DIRECTIONS FOR THIS TASK
Word for word, restate the lines from the one holding "Segment <item>small bowel</item>." through the end of the data below, including both endpoints and nothing more.

Data excerpts

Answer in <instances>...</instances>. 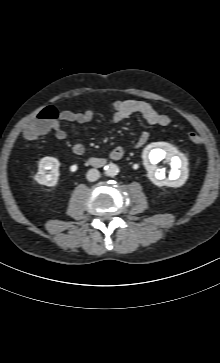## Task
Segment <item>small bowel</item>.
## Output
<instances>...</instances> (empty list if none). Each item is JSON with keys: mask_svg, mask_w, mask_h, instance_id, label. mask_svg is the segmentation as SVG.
Returning a JSON list of instances; mask_svg holds the SVG:
<instances>
[{"mask_svg": "<svg viewBox=\"0 0 220 363\" xmlns=\"http://www.w3.org/2000/svg\"><path fill=\"white\" fill-rule=\"evenodd\" d=\"M93 109L89 108L82 112H74L64 110L60 112L59 120L53 123L52 130L58 140L67 138L66 132L61 128L60 121L88 123L93 119ZM131 115H139L143 120L153 126L166 127L170 124V118L167 115L158 113L148 103L139 100H118L113 103V114L110 118L112 123H119L127 119ZM149 139V133L143 131L138 136L135 142V148H141ZM76 155H82L85 151L81 143H75L72 147ZM123 150L121 147H116L111 151V157L117 158L122 156Z\"/></svg>", "mask_w": 220, "mask_h": 363, "instance_id": "1", "label": "small bowel"}]
</instances>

THE ANSWER
Segment <item>small bowel</item>.
## Output
<instances>...</instances> (empty list if none). Each item is JSON with keys: mask_svg, mask_w, mask_h, instance_id, label. mask_svg is the segmentation as SVG.
Returning a JSON list of instances; mask_svg holds the SVG:
<instances>
[{"mask_svg": "<svg viewBox=\"0 0 220 363\" xmlns=\"http://www.w3.org/2000/svg\"><path fill=\"white\" fill-rule=\"evenodd\" d=\"M93 109L89 108L82 112H74L64 110L60 112L59 120L53 123L52 130L58 140L67 138L66 132L61 128L60 121L88 123L93 119ZM131 115H139L143 120L153 126L166 127L170 124V118L167 115L158 113L148 103L139 100H118L113 103V114L110 118L112 123H119L127 119ZM149 139V133L143 131L138 136L135 142V148H141ZM76 155H82L85 151L81 143H75L72 147ZM123 150L121 147H116L111 151V157L117 158L122 156Z\"/></svg>", "mask_w": 220, "mask_h": 363, "instance_id": "1", "label": "small bowel"}]
</instances>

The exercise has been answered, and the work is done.